**Aim of the task**
Would you retype the entries from the first line to the line bearing "river ? suivez le mode d'emploi de", both included, leaving out every picture?

_ _ _ _ _

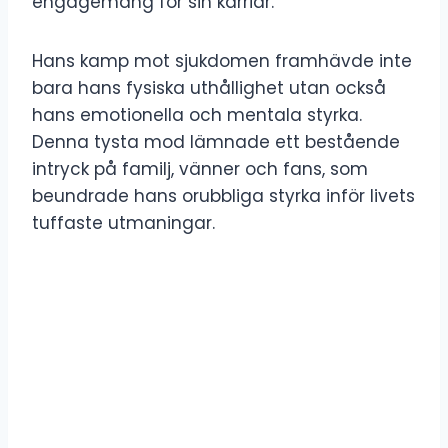
engagemang för sin karriär.
Hans kamp mot sjukdomen framhävde inte
bara hans fysiska uthållighet utan också
hans emotionella och mentala styrka.
Denna tysta mod lämnade ett bestående
intryck på familj, vänner och fans, som
beundrade hans orubbliga styrka inför livets
tuffaste utmaningar.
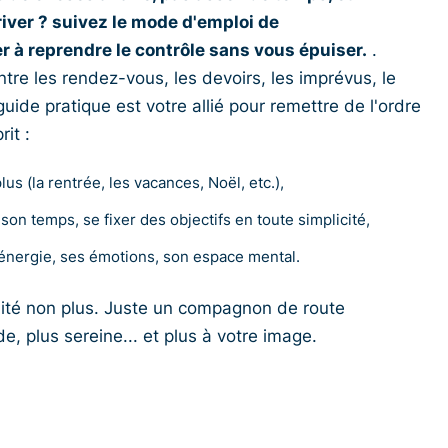
river ? suivez le mode d'emploi de
 reprendre le contrôle sans vous épuiser.
.
ntre les rendez-vous, les devoirs, les imprévus, le
guide pratique est votre allié pour remettre de l'ordre
it :
us (la rentrée, les vacances, Noël, etc.),
son temps, se fixer des objectifs en toute simplicité,
 énergie, ses émotions, son espace mental.
lité non plus. Juste un compagnon de route
de, plus sereine... et plus à votre image.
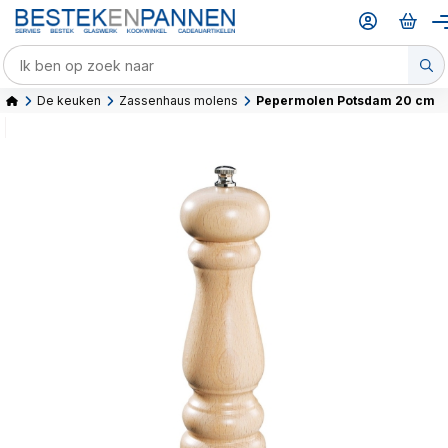
De keuken
Zassenhaus molens
Pepermolen Potsdam 20 cm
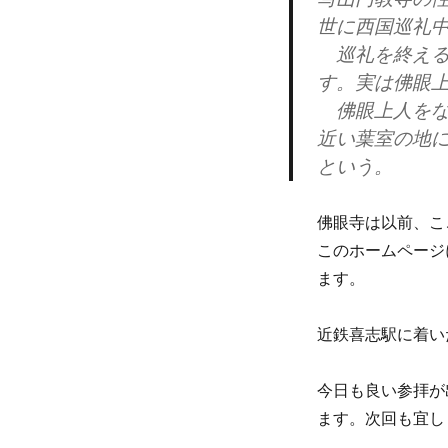
世に西国巡礼
巡礼を終える
す。実は佛眼
佛眼上人をな
近い葉室の地
という。
佛眼寺は以前、こ
このホームページ
ます。
近鉄喜志駅に着い
今日も良い参拝が
ます。次回も宜し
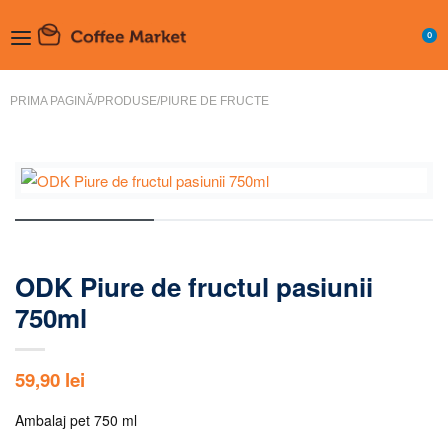
0
PRIMA PAGINĂ
/
PRODUSE
/
PIURE DE FRUCTE
ODK Piure de fructul pasiunii
750ml
59,90
lei
Ambalaj pet 750 ml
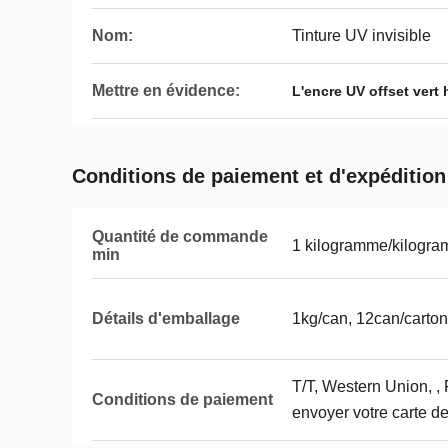
Nom:
Tinture UV invisible
Mettre en évidence:
L'encre UV offset vert
Conditions de paiement et d'expédition
Quantité de commande
1 kilogramme/kilogr
min
Détails d'emballage
1kg/can, 12can/carton
T/T, Western Union, 
Conditions de paiement
envoyer votre carte de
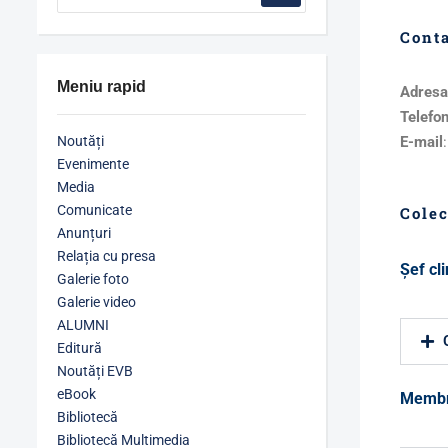
Cont
Meniu rapid
Adresa
Telefo
Noutăți
E-mail
Evenimente
Media
Comunicate
Colec
Anunțuri
Relația cu presa
Şef cl
Galerie foto
Galerie video
ALUMNI
Editură
Noutăți EVB
eBook
Membr
Bibliotecă
Bibliotecă Multimedia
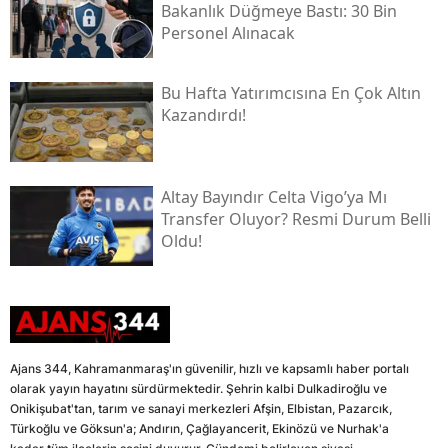
Bakanlık Düğmeye Bastı: 30 Bin
Personel Alınacak
Bu Hafta Yatırımcısına En Çok Altın
Kazandırdı!
Altay Bayındır Celta Vigo’ya Mı
Transfer Oluyor? Resmi Durum Belli
Oldu!
Ajans 344, Kahramanmaraş'ın güvenilir, hızlı ve kapsamlı haber portalı
olarak yayın hayatını sürdürmektedir. Şehrin kalbi Dulkadiroğlu ve
Onikişubat'tan, tarım ve sanayi merkezleri Afşin, Elbistan, Pazarcık,
Türkoğlu ve Göksun'a; Andırın, Çağlayancerit, Ekinözü ve Nurhak'a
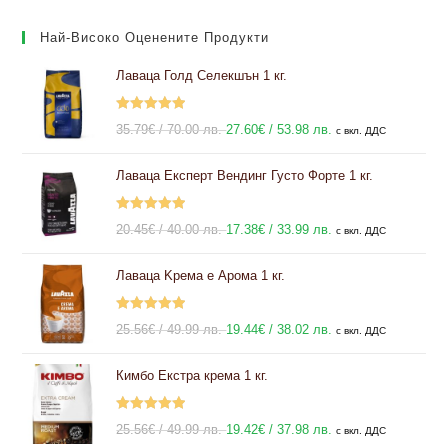
Най-Високо Оценените Продукти
Лаваца Голд Селекшън 1 кг.
Оценено с
Original
Текущата
35.79
€
/ 70.00 лв.
27.60
€
/ 53.98 лв.
с вкл. ДДС
5.00
от 5
price
цена
Лаваца Експерт Вендинг Густо Форте 1 кг.
was:
е:
35.79€
27.60€
Оценено с
/
Original
/
Текущата
20.45
€
/ 40.00 лв.
17.38
€
/ 33.99 лв.
с вкл. ДДС
5.00
от 5
70.00 лв..
price
53.98 лв..
цена
Лаваца Kрема е Арома 1 кг.
was:
е:
20.45€
17.38€
Оценено с
/
Original
/
Текущата
25.56
€
/ 49.99 лв.
19.44
€
/ 38.02 лв.
с вкл. ДДС
5.00
от 5
40.00 лв..
price
33.99 лв..
цена
Кимбо Екстра крема 1 кг.
was:
е:
25.56€
19.44€
Оценено с
/
Original
/
Текущата
25.56
€
/ 49.99 лв.
19.42
€
/ 37.98 лв.
с вкл. ДДС
5.00
от 5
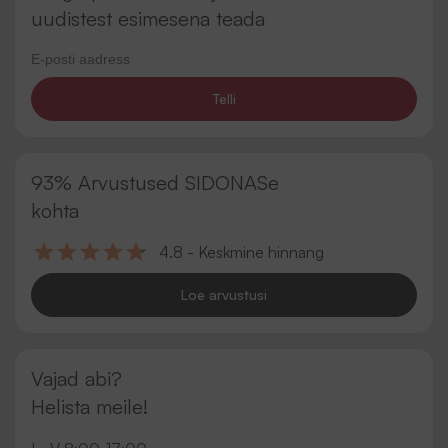
uudistest esimesena teada
Telli
93% Arvustused SIDONASe
kohta
4.8 - Keskmine hinnang
Loe arvustusi
Vajad abi?
Helista meile!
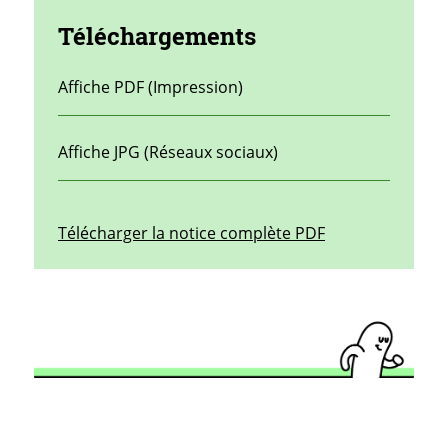
Téléchargements
Affiche PDF (Impression)
Affiche JPG (Réseaux sociaux)
Télécharger la notice complète PDF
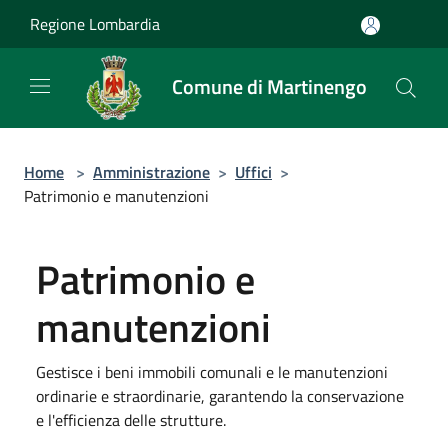
Salta al contenuto principale
Regione Lombardia
Comune di Martinengo
Home
>
Amministrazione
>
Uffici
>
Patrimonio e manutenzioni
Patrimonio e
manutenzioni
Gestisce i beni immobili comunali e le manutenzioni
ordinarie e straordinarie, garantendo la conservazione
e l'efficienza delle strutture.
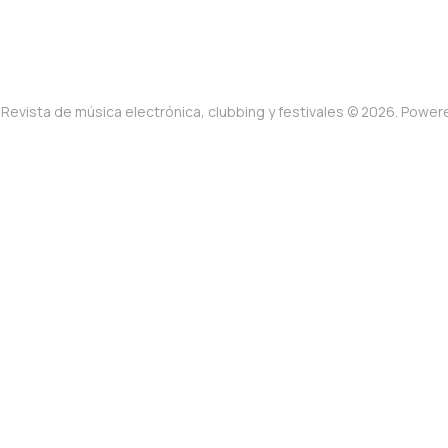
Revista de música electrónica, clubbing y festivales © 2026. Powe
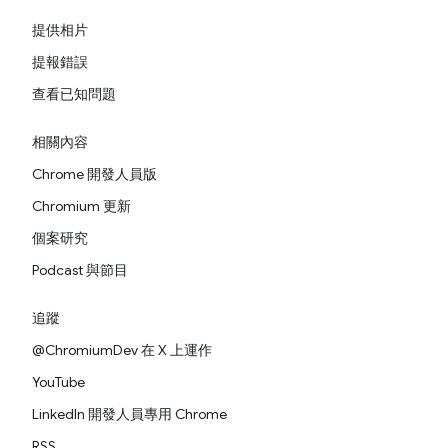
提供相片
提報錯誤
查看已知問題
相關內容
Chrome 開發人員版
Chromium 更新
個案研究
Podcast 與節目
追蹤
@ChromiumDev 在 X 上運作
YouTube
LinkedIn 開發人員專用 Chrome
RSS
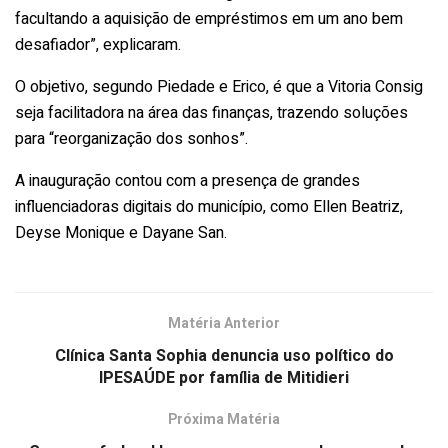
facultando a aquisição de empréstimos em um ano bem
desafiador”, explicaram.
O objetivo, segundo Piedade e Erico, é que a Vitoria Consig
seja facilitadora na área das finanças, trazendo soluções
para “reorganização dos sonhos”.
A inauguração contou com a presença de grandes
influenciadoras digitais do município, como Ellen Beatriz,
Deyse Monique e Dayane San.
Matéria Anterior
Clínica Santa Sophia denuncia uso político do
IPESAÚDE por família de Mitidieri
Próxima Matéria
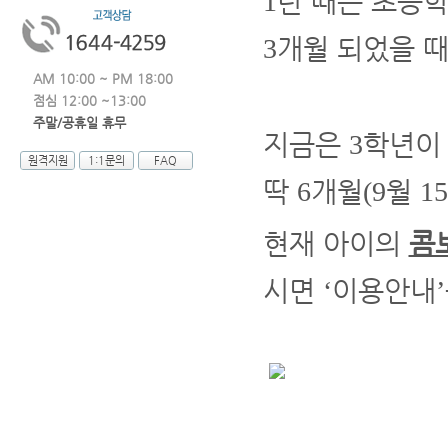
탄 때는 초등
1
개월 되었을 
3
AM 10:00 ~ PM 18:00
점심 12:00 ~13:00
주말/공휴일 휴무
지금은
학년이
3
원격지원
1:1문의
FAQ
딱
개월
월
6
(9
15
현재 아이의
콤
시면
이용안내
‘
’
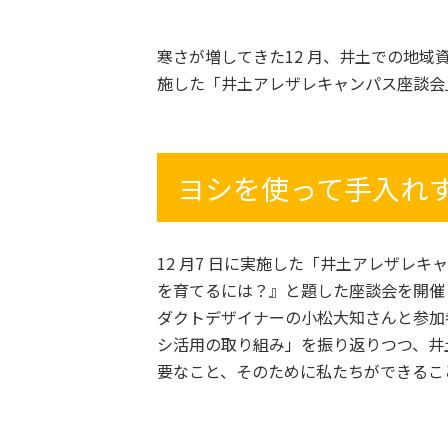
寒さが増してきた12 月、井土での地域
施した「井土アレザレキャンパス座談会」
ヨシを使って手入れ
12 月7 日に実施した「井土アレザレ
を育てるには？』と題した座談会を開催
ダクトデザイナーの小松大知さんと参加
シ活用の取り組み」を振り返りつつ、井
要なこと、そのために私たちができるこ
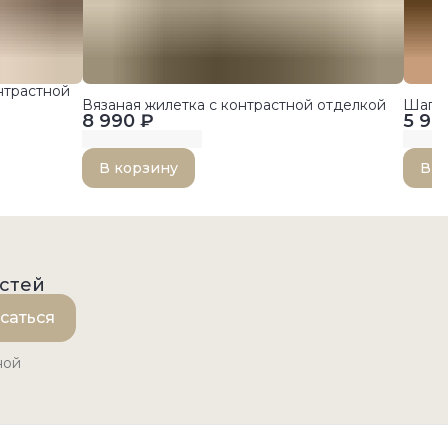
нтрастной
Вязаная жилетка с контрастной отделкой
Шапоч
8 990 ₽
5 99
В корзину
В к
остей
саться
ной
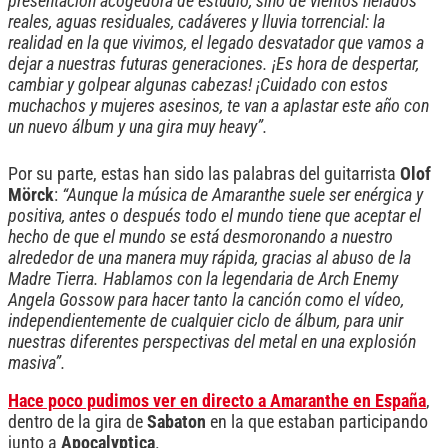
presentación acogedora de estudio, sino de vientos helados
reales, aguas residuales, cadáveres y lluvia torrencial: la
realidad en la que vivimos, el legado desvatador que vamos a
dejar a nuestras futuras generaciones. ¡Es hora de despertar,
cambiar y golpear algunas cabezas! ¡Cuidado con estos
muchachos y mujeres asesinos, te van a aplastar este año con
un nuevo álbum y una gira muy heavy”.
Por su parte, estas han sido las palabras del guitarrista
Olof
Mörck
:
“Aunque la música de Amaranthe suele ser enérgica y
positiva, antes o después todo el mundo tiene que aceptar el
hecho de que el mundo se está desmoronando a nuestro
alrededor de una manera muy rápida, gracias al abuso de la
Madre Tierra. Hablamos con la legendaria de Arch Enemy
Angela Gossow para hacer tanto la canción como el vídeo,
independientemente de cualquier ciclo de álbum, para unir
nuestras diferentes perspectivas del metal en una explosión
masiva”.
Hace poco pudimos ver en directo a Amaranthe en España
,
dentro de la gira de
Sabaton
en la que estaban participando
junto a
Apocalyptica
.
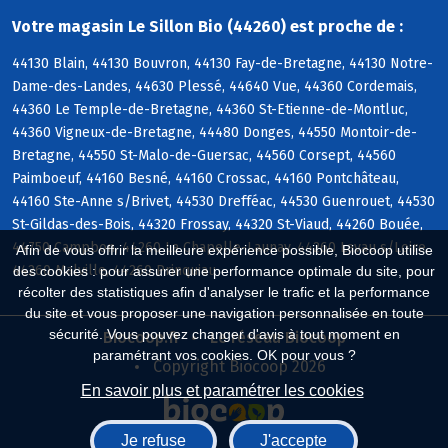
Votre magasin Le Sillon Bio (44260) est proche de :
44130 Blain, 44130 Bouvron, 44130 Fay-de-Bretagne, 44130 Notre-
Dame-des-Landes, 44630 Plessé, 44640 Vue, 44360 Cordemais,
44360 Le Temple-de-Bretagne, 44360 St-Etienne-de-Montluc,
44360 Vigneux-de-Bretagne, 44480 Donges, 44550 Montoir-de-
Bretagne, 44550 St-Malo-de-Guersac, 44560 Corsept, 44560
Paimboeuf, 44160 Besné, 44160 Crossac, 44160 Pontchâteau,
44160 Ste-Anne s/Brivet, 44530 Drefféac, 44530 Guenrouet, 44530
St-Gildas-des-Bois, 44320 Frossay, 44320 St-Viaud, 44260 Bouée,
44750 Campbon, 44260 La Chapelle-Launay, 44260 Lavau s/Loire,
Afin de vous offrir la meilleure expérience possible, Biocoop utilise
44260 Malville, 44260 Prinquiau
des cookies : pour assurer une performance optimale du site, pour
récolter des statistiques afin d'analyser le trafic et la performance
du site et vous proposer une navigation personnalisée en toute
sécurité. Vous pouvez changer d'avis à tout moment en
Biocoop.fr
Le réseau Biocoop
paramétrant vos cookies. OK pour vous ?
Copyright Biocoop 2026
En savoir plus et paramétrer les cookies
Je refuse
J'accepte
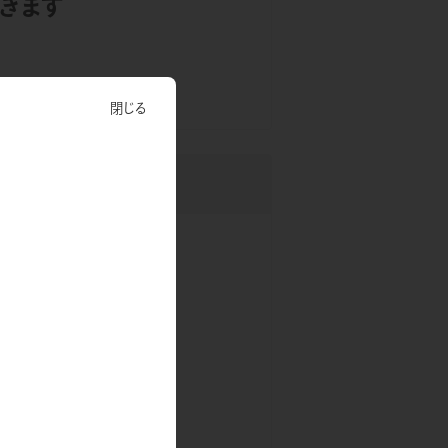
きます
閉じる
栄養改善！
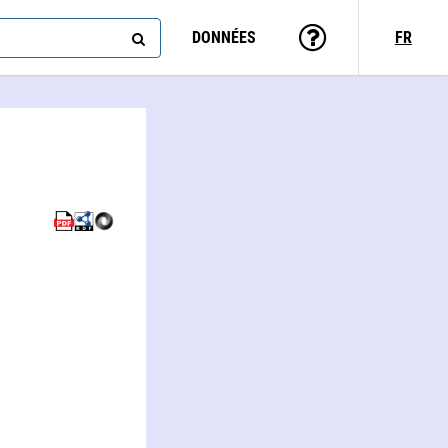
DONNÉES
FR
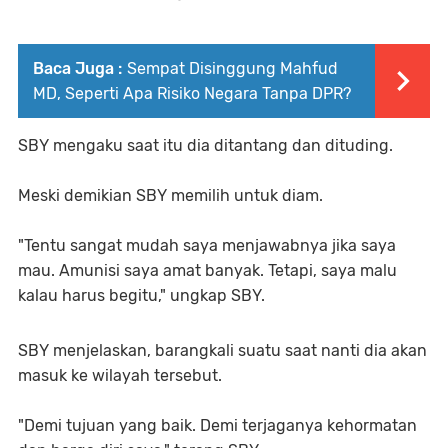
Baca Juga :
Sempat Disinggung Mahfud
MD, Seperti Apa Risiko Negara Tanpa DPR?
SBY mengaku saat itu dia ditantang dan dituding.
Meski demikian SBY memilih untuk diam.
"Tentu sangat mudah saya menjawabnya jika saya
mau. Amunisi saya amat banyak. Tetapi, saya malu
kalau harus begitu," ungkap SBY.
SBY menjelaskan, barangkali suatu saat nanti dia akan
masuk ke wilayah tersebut.
"Demi tujuan yang baik. Demi terjaganya kehormatan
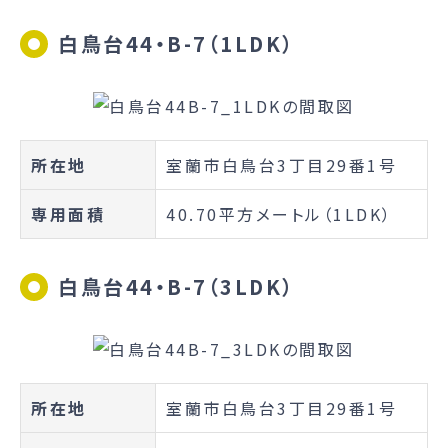
白鳥台44・B-7（1LDK）
所在地
室蘭市白鳥台3丁目29番1号
専用面積
40.70平方メートル（1LDK）
白鳥台44・B-7（3LDK）
所在地
室蘭市白鳥台3丁目29番1号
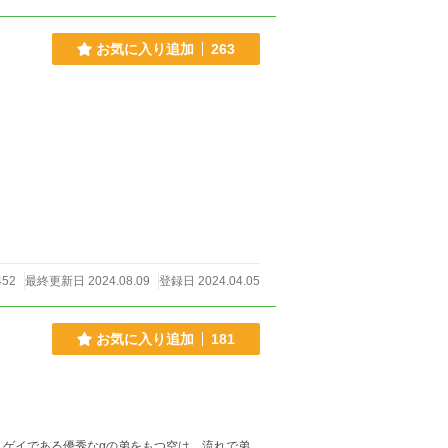
お気に入り追加
263
452
最終更新日 2024.08.09
登録日 2024.04.05
お気に入り追加
181
弟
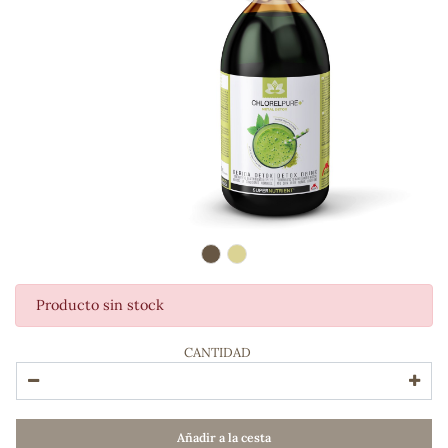
Producto sin stock
ADOS
CANTIDAD
Añadir a la cesta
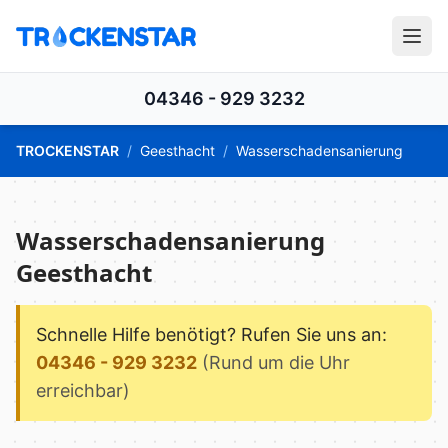
04346 - 929 3232
TROCKENSTAR
/
Geesthacht
/
Wasserschadensanierung
Wasserschadensanierung
Geesthacht
Schnelle Hilfe benötigt? Rufen Sie uns an:
04346 - 929 3232
(Rund um die Uhr
erreichbar)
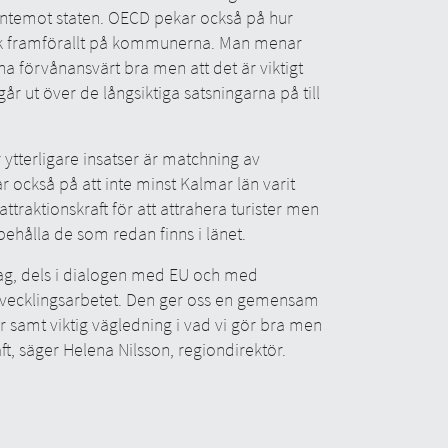
entemot staten. OECD pekar också på hur
yck framförallt på kommunerna. Man menar
 förvånansvärt bra men att det är viktigt
går ut över de långsiktiga satsningarna på till
terligare insatser är matchning av
 också på att inte minst Kalmar län varit
ttraktionskraft för att attrahera turister men
 behålla de som redan finns i länet.
lag, dels i dialogen med EU och med
 utvecklingsarbetet. Den ger oss en gemensam
 samt viktig vägledning i vad vi gör bra men
aft, säger Helena Nilsson, regiondirektör.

_ _ _ _ _

**Exercise output**
engagemang för sin karriär.
Hans kamp mot sjukdomen framhävde inte
bara hans fysiska uthållighet utan också
hans emotionella och mentala styrka.
Denna tysta mod lämnade ett bestående
intryck på familj, vänner och fans, som
beundrade hans orubbliga styrka inför livets
tuffaste utmaningar.
river ? suivez le mode d'emploi de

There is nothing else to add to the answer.